My model for policy careers is that delaying by one year costs 10-20% of your lifetime impact (assuming roughly 20-year AI timelines, over which time you get ~4 promotions that ~3x your impact). Maybe AISTR careers are less back-loaded, in which case the number would be lower.
This model only works if you have 100% probability on AI in 20 year, but for most people it’s their median, so there’s still a 50% chance it happens in the second half of your career – and that scenario adds a lot of EV because your productivity will be so high at that point, so it’s probably not wise to ignore it.
My guess is it’s better to model it as a discount rate, where there’s an x% chance of AI happening each year. To get a 50% chance of AI in 20 years (and all future efforts being moot), that’s something like a 3.5% annual chance. Or to get a 50% chance in 10 years, that’s something like a 6.5% annual chance.
When I try to model with a 5% chance annual chance of AI, with your productivity increasing 30% per year to a peak of 100x, I get the cost of a one delay to be 6.6% of lifetime impact.
So that’s high but significantly lower than 10-20%.
It’s worth taking a 1 year delay if you can increase your career capital (i.e. future productivity) by ~7%, or explore and find a path that’s 7% better – which might be pretty achievable.
Thanks for this—the flaw in using the point estimate of 20-year timelines (and on the frequency and value of promotions) in this way occurred to me, and I tried to model it with guesstimate I got values that made no sense and gave up.
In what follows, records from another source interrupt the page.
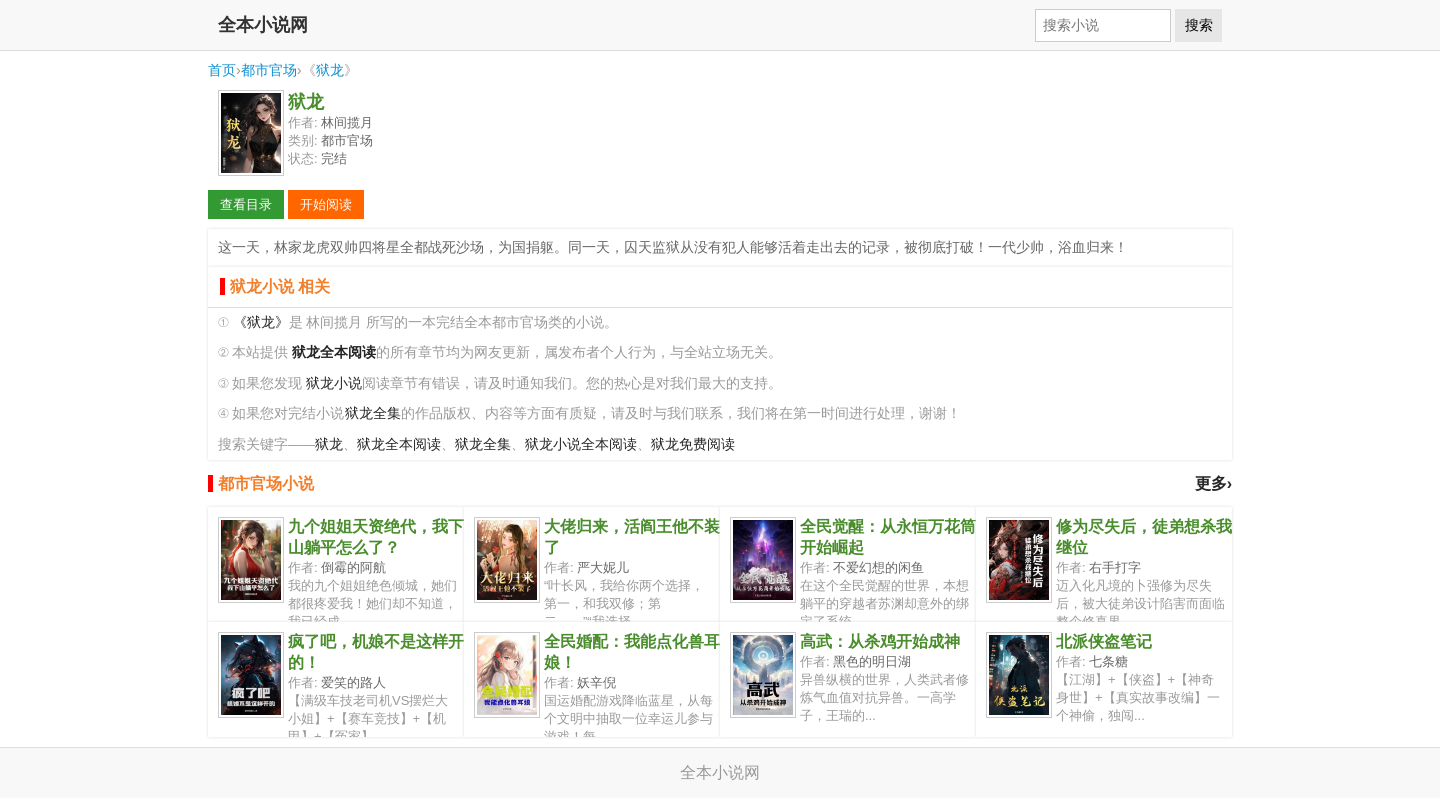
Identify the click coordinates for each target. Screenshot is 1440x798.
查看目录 (246, 204)
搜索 (1199, 25)
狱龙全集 (373, 413)
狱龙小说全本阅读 (581, 444)
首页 (222, 70)
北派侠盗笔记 (1104, 641)
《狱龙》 (261, 322)
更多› (1213, 483)
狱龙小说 (334, 383)
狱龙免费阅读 (693, 444)
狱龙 (330, 70)
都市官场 (269, 70)
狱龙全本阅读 (399, 444)
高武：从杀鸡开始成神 (880, 641)
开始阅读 (326, 204)
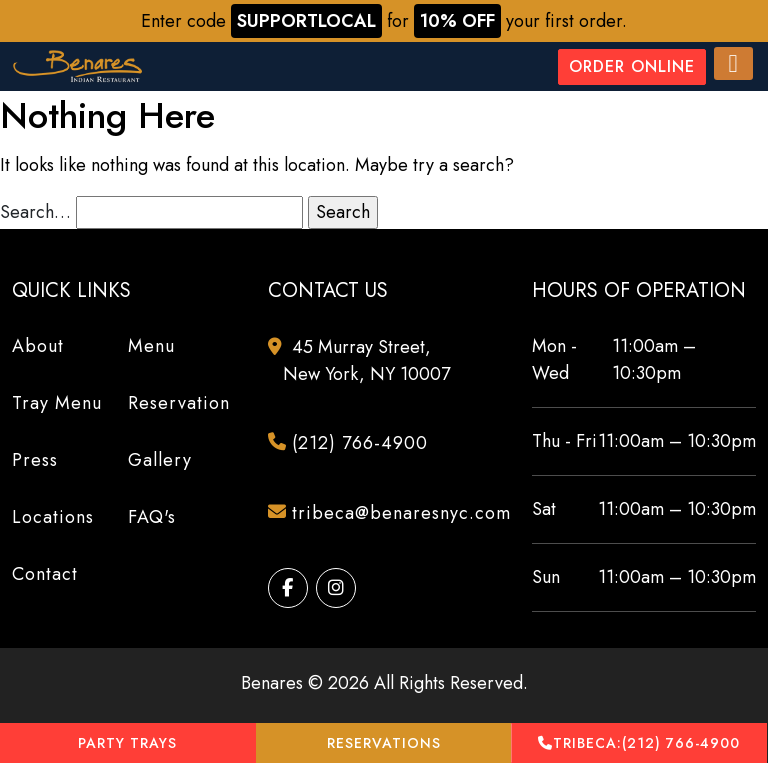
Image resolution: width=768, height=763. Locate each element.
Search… (35, 212)
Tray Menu (57, 403)
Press (35, 460)
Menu (151, 346)
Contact (45, 574)
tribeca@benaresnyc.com (391, 514)
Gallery (160, 460)
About (38, 346)
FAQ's (152, 517)
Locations (53, 517)
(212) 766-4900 (639, 743)
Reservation (179, 403)
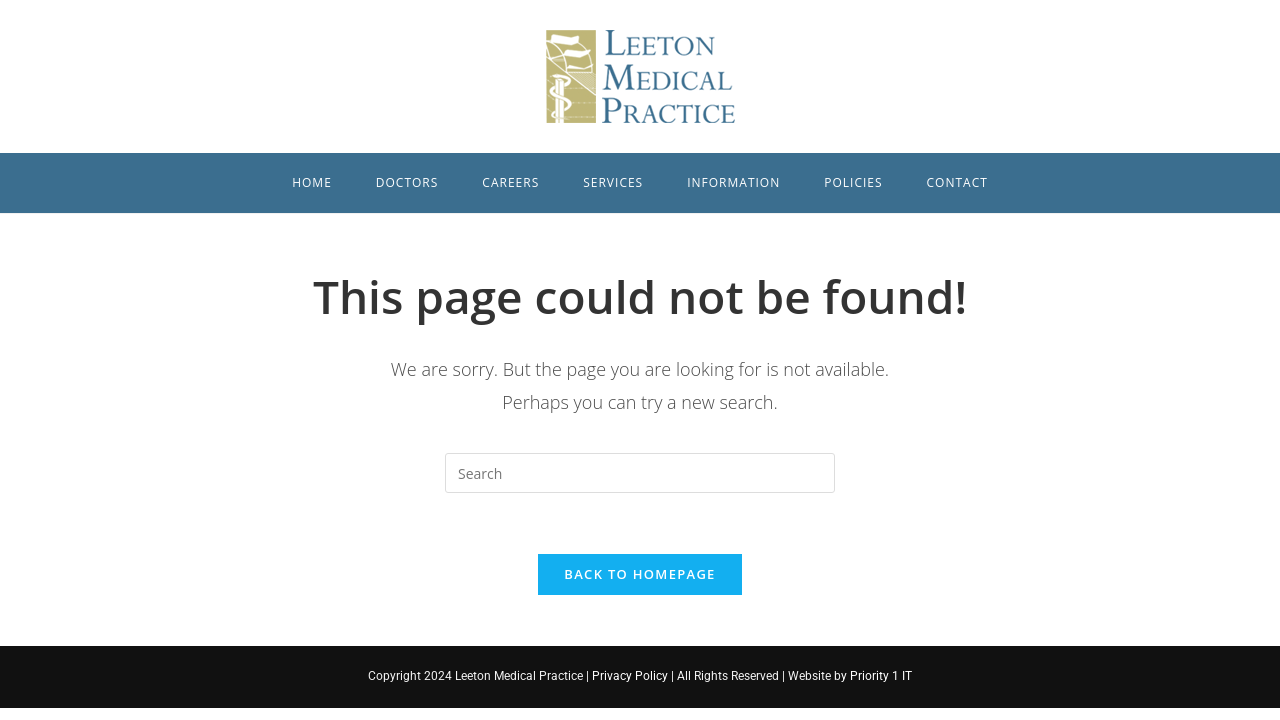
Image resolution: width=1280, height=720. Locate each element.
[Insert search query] (640, 473)
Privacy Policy (630, 676)
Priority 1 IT (879, 676)
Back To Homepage (639, 574)
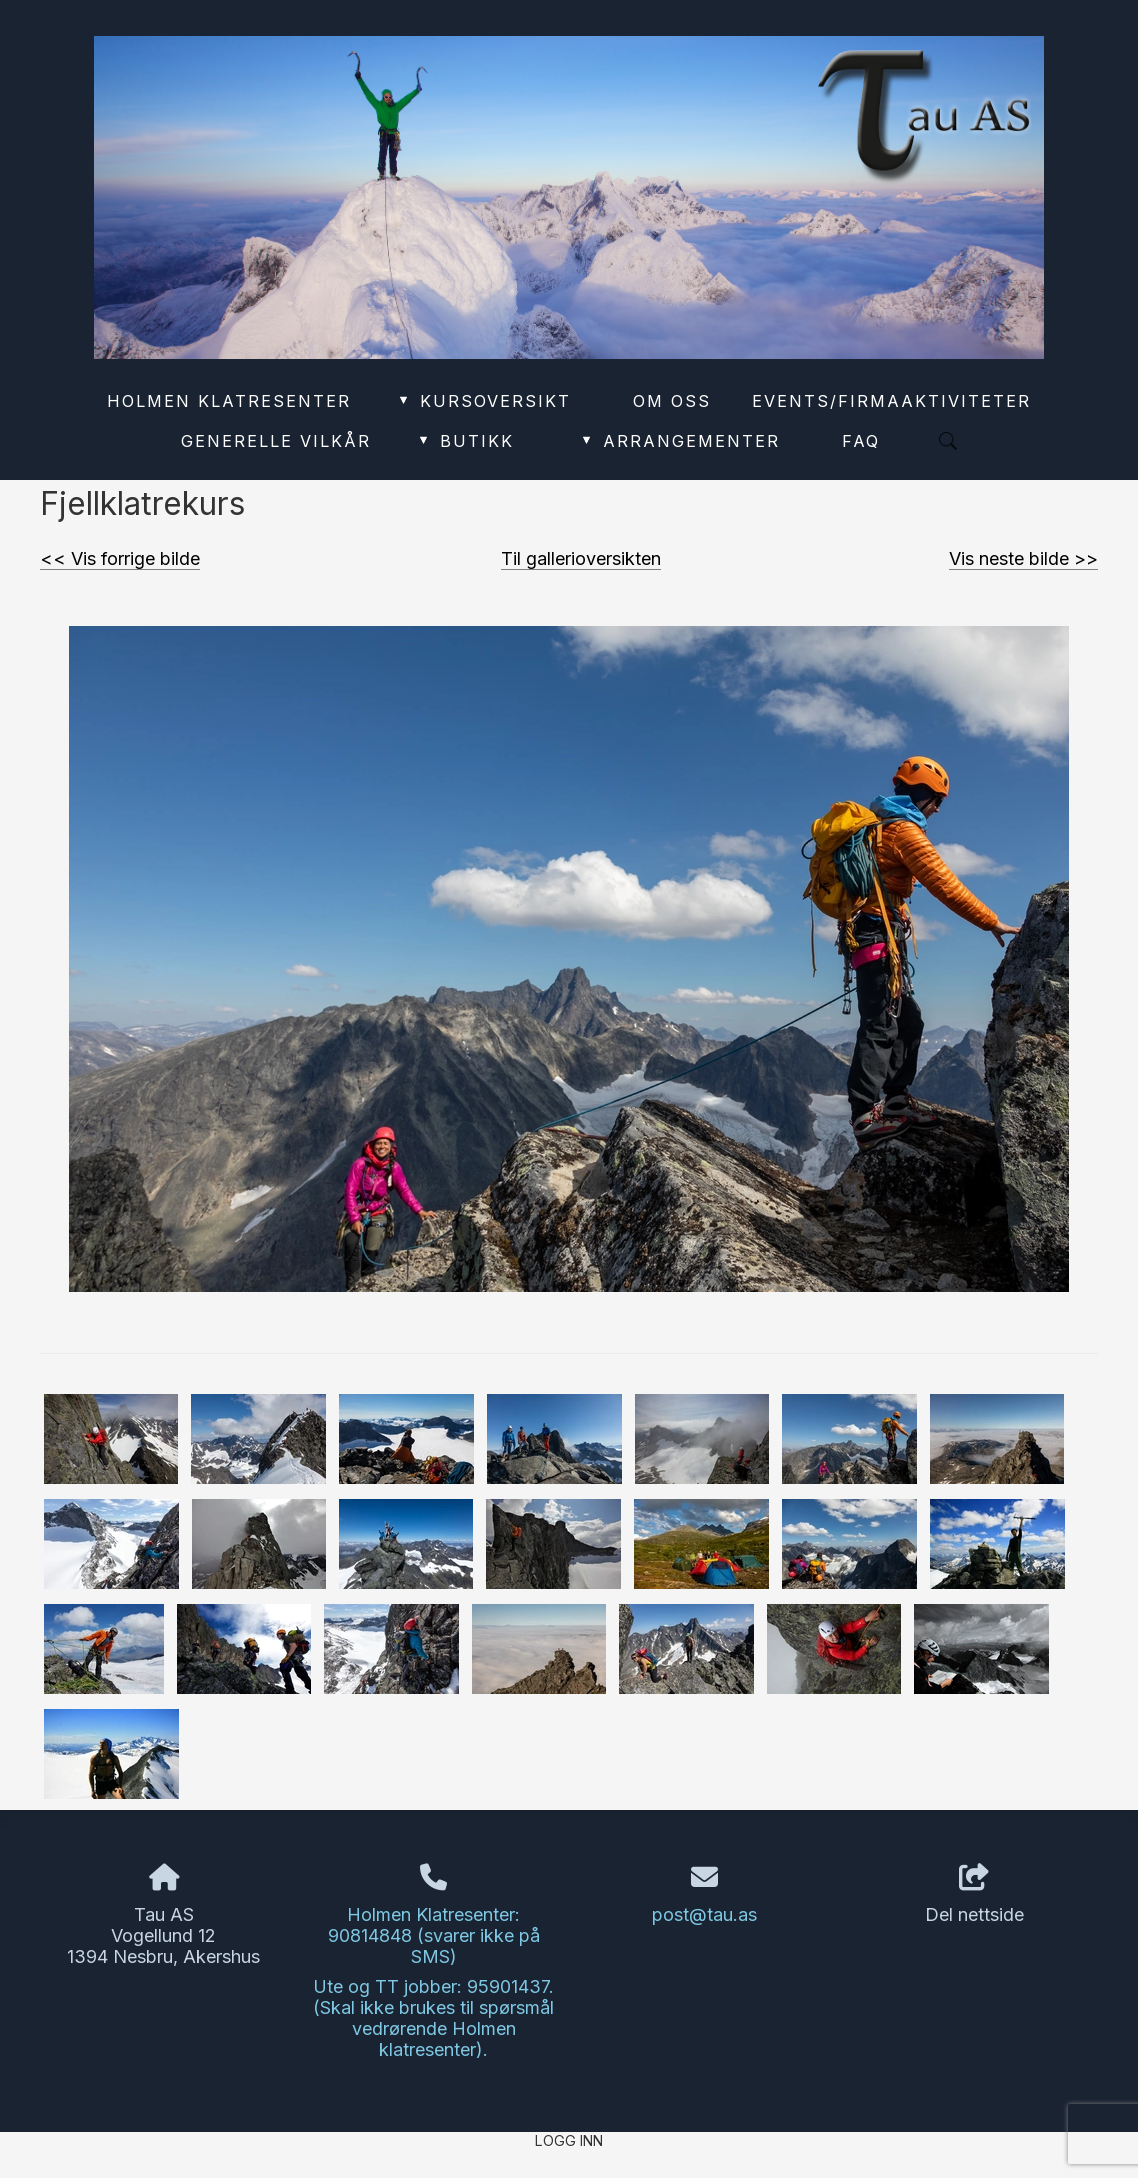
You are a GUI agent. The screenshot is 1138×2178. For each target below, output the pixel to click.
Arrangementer (680, 441)
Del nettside (974, 1895)
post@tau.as (704, 1914)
Awesome to see this detailed model and to get your numbers!
That said, I think the 5% annual chance is oversimple in a way that could lead to wrong decisions at the margin for the trade-off I have in mind, which is “do AI-related community-building for a year vs. start policy career now.” If you think the risk is lower for the next decade or so before rising in the 2030s, which I think is the conventional wisdom, then the 5% uniform distribution incorrectly discounts work done between now and the 2030s. This makes AI community-building now, which basically produces AI technical research starting in a few years, look like a worse deal than it is and biases towards starting the policy career.
My sheet is set up so you can change the discount rate for the next 10 years. If I switch it to 2% for the next 10yr, and then make it 7% after that, the loss increases to 8% rather than 7%.
I should maybe also flag that you can easily end up with different discount rates for movement building and direct work, and I normally suggest treating them separately. The value of moving forward a year of movement building labour depends on your model of future movement growth – if EA will hit a plateau at some point, the value comes from getting to the plateau sooner; whereas if EA will still be exponentially growing when an xrisk happens, then the value is (very approximately) the EA growth rate in the year where our efforts become moot.
Great post!
Just a minor thing, but this might be aggressive:
This model only works if you have 100% probability on AI in 20 year, but for most people it’s their median, so there’s still a 50% chance it happens in the second half of your career – and that scenario adds a lot of EV because your productivity will be so high at that point, so it’s probably not wise to ignore it.
My guess is it’s better to model it as a discount rate, where there’s an x% chance of AI happening each year. To get a 50% chance of AI in 20 years (and all future efforts being moot), that’s something like a 3.5% annual chance. Or to get a 50% chance in 10 years, that’s something like a 6.5% annual chance.
When I try to model with a 5% chance annual chance of AI, with your productivity increasing 30% per year to a peak of 100x, I get the cost of a one delay to be 6.6% of lifetime impact.
So that’s high but significantly lower than 10-20%.
It’s worth taking a 1 year delay if you can increase your career capital (i.e. future productivity) by ~7%, or explore and find a path that’s 7% better – which might be pretty achievable.
Thanks for this—the flaw in using the point estimate of 20-year timelines (and on the frequency and value of promotions) in this way occurred to me, and I tried to model it with guesstimate I got values that made no sense and gave up. Awesome to see this detailed model and to get your numbers!
That said, I think the 5% annual chance is oversimple in a way that could lead to wrong decisions at the margin for the trade-off I have in mind, which is “do AI-related community-building for a year vs. start policy career now.” If you think the risk is lower for the next decade or so before rising in the 2030s, which I think is the conventional wisdom, then the 5% uniform distribution incorrectly discounts work done between now and the 2030s. This makes AI community-building now, which basically produces AI technical research starting in a few years, look like a worse deal than it is and biases towards starting the policy career.
Agree there could be issues like that.
My sheet is set up so you can change the discount rate for the next 10 years. If I switch it to 2% for the next 10yr, and then make it 7% after that, the loss increases to 8% rather than 7%.
I should maybe also flag that you can easily end up with different discount rates for movement building and direct work, and I normally suggest treating them separately. The value of moving forward a year of movement building labour depends on your model of future movement growth – if EA will hit a plateau at some point, the value comes from getting to the plateau sooner; whereas if EA will still be exponentially growing when an xrisk happens, then the value is (very approximately) the EA growth rate in the year where our efforts become moot.